C’est au collège que Michka, le narrateur,
attrape le sien à travers la personne du jeune Léo,
personnage pragmatique, voire cynique, issu de la
grande bourgeoisie, avec lequel il va entretenir,
pendant quinze ans, une amitié ambiguë non exempte
de masochisme. « Si Léo n’avait pas été
une vipère qui se moquait de moi et me traitait
d’animal tous les deux mots, […] aurais-je pu
voir en lui un ami ? » L’ascendant
de Léo s’exercera jusque dans la vie amoureuse de
Michka puisque celui-ci, cédant « au
plaisir de rendre à Léo ce petit service amical »,
épousera Nina, pour laquelle il n’a que mépris
… et qui deviendra après ses noces la maîtresse
de Léo.
L’ambiguïté semble bien être le maître mot de
ce roman, dans lequel une chose n’est jamais
simple, univoque, mais contient en soi son revers,
voire une multitude de facettes. L’équivoque
s’y exprime à travers la figure privilégiée,
voire omniprésente, de la métaphore, laquelle
conjugue le beau et le laid, le pur et l’impur, le
sublime et le trivial, le lyrique et l’obscène
dans un esprit proche à la fois de
l’expressionnisme et du surréalisme. Fondateur,
avec Sergueï Essénine, du mouvement
« imaginiste » en 1919, Marienhof
accorde en effet, tant dans ses écrits théoriques
que sa poésie, un rôle de premier ordre à
l’image, dans le but de « provoquer chez
le lecteur un maximum de tension interne. »
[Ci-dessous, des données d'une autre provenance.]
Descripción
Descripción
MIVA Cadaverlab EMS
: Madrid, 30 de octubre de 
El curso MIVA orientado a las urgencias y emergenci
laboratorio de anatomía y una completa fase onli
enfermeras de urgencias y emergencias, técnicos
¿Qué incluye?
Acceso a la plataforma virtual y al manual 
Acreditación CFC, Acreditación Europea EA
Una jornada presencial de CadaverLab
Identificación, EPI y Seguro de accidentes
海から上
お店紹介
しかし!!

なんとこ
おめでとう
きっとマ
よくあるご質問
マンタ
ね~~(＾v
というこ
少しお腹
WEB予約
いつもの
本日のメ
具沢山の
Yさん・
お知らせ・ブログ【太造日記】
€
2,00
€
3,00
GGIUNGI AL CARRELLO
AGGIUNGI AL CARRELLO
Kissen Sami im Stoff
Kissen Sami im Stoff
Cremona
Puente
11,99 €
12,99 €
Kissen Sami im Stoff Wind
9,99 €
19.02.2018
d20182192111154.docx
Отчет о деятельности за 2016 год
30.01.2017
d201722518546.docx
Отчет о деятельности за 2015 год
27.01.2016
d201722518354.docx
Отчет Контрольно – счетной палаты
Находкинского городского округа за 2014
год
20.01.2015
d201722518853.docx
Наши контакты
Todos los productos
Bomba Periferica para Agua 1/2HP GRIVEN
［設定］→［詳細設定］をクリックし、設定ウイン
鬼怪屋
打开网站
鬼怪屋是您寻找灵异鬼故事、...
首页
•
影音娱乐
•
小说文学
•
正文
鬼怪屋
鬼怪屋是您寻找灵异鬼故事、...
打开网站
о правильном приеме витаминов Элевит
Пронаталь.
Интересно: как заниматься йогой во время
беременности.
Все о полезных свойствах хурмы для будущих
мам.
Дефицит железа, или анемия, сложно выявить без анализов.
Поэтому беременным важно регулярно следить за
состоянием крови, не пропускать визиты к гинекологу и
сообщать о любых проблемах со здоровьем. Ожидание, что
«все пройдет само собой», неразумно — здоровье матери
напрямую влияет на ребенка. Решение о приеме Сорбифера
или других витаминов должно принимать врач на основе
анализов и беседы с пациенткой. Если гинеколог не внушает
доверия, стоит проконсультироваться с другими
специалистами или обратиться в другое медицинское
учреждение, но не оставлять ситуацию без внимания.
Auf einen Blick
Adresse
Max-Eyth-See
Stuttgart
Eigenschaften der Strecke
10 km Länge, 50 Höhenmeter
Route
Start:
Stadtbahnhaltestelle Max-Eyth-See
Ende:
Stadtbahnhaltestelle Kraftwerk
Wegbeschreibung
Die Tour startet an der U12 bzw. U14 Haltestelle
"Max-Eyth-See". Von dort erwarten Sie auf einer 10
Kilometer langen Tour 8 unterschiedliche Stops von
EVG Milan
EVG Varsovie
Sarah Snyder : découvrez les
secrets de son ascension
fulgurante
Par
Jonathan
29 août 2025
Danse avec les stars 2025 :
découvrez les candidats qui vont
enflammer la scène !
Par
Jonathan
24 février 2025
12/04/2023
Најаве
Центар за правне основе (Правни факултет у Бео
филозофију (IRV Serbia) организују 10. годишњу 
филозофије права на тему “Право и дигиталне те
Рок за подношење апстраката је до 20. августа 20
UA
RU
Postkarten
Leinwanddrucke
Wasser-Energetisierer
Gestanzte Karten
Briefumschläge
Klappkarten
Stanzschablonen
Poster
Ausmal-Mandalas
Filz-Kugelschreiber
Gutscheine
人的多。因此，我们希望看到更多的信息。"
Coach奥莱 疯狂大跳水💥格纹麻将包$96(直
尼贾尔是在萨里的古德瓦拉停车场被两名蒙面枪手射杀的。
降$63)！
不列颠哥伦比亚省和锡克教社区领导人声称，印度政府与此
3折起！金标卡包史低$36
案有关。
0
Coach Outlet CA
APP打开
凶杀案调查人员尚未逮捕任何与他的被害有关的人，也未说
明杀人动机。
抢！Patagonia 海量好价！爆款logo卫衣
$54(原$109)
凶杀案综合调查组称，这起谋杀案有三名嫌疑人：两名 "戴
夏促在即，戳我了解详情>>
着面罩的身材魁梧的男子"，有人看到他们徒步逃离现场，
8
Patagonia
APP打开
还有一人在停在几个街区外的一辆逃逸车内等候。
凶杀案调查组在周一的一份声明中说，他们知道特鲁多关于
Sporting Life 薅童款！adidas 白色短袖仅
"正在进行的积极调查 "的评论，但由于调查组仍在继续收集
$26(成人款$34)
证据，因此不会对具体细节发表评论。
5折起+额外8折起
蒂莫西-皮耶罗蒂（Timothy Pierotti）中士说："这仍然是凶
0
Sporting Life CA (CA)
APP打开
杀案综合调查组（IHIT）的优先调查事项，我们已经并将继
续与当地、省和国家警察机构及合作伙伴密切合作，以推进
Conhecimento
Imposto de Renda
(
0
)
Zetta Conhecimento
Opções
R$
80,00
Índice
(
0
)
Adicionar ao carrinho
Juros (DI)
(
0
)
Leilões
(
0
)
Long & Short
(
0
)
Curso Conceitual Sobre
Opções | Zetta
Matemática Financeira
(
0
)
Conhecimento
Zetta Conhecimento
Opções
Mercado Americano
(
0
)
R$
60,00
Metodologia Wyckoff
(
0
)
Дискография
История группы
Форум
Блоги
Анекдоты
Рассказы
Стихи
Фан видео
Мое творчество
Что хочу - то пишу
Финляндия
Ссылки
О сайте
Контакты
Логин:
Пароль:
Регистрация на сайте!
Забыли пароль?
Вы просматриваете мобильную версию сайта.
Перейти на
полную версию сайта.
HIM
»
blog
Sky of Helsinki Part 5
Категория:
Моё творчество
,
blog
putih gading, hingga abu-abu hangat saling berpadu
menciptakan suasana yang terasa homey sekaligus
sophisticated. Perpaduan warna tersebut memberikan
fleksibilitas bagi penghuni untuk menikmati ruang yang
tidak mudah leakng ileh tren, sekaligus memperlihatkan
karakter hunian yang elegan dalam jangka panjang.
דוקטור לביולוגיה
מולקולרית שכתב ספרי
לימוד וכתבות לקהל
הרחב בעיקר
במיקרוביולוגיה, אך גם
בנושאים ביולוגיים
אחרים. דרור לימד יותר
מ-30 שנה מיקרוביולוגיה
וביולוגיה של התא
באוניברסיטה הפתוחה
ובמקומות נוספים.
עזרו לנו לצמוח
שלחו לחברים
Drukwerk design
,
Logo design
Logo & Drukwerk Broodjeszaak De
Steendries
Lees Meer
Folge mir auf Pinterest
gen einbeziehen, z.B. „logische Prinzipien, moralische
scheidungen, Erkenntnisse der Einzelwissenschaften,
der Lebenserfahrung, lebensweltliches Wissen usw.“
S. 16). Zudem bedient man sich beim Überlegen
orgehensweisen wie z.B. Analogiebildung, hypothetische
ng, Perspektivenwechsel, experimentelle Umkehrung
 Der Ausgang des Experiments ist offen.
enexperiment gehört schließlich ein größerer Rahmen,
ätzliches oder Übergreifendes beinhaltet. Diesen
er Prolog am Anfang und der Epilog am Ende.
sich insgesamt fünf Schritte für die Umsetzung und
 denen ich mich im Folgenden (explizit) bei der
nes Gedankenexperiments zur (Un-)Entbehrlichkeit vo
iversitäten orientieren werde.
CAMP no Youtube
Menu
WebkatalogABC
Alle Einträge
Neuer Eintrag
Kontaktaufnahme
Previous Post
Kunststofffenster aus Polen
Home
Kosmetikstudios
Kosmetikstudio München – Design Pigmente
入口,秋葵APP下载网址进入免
Son objectif est « d’enfoncer l’image
le plus profondément possible dans la paume
perceptive du lecteur. » C’est du reste
une métaphore qui donne son titre à l’ouvrage,
à savoir L’Homme rasé, métaphore de l’âme
russe expurgée des « scories » de la
religiosité, du goût du sacrifice, de l’intériorité
et de la profondeur, telle que Dostoïevski
s’en était fait le chantre. Le messianisme russe
est, pour l’homme nouveau, une notion tout à fait
obsolète. L’avènement de la révolution, le
contact de la vie et de la réalité lui ont appris
que « dans [sa] poitrine c’est aussi
lisse que sur [son] menton ». Finis
« la barbe patriarcale de Tolstoï »,
« les touffes mystiques de Dostoïevski »,
« nous avons rasé nos âmes russes en même
temps que nos barbes russes, en dix-huit ».
Mais si la métaphore est l’un des instruments
privilégiés du langage poétique, son déferlement
intempestif sur les cent dix-huit pages de ce court
roman pourra sembler lassant, voire agaçant. Systématique,
le procédé perd son effet percussif. Plus intéressants
en revanche sont les soubresauts de la chronologie,
fragmentée en brèves séquences qui confèrent au
tissu romanesque des allures de montage cinématographique.
Ce n’est sans doute pas un hasard si, exclu de
L’Union des Ecrivains après la publication du
roman à l’étranger (Berlin), Marienhof se
consacre jusqu’en 1935 à l’écriture de scénarii.
Il faudra attendre 1991 pour que L’Homme rasé
paraisse pour la première fois en Russie.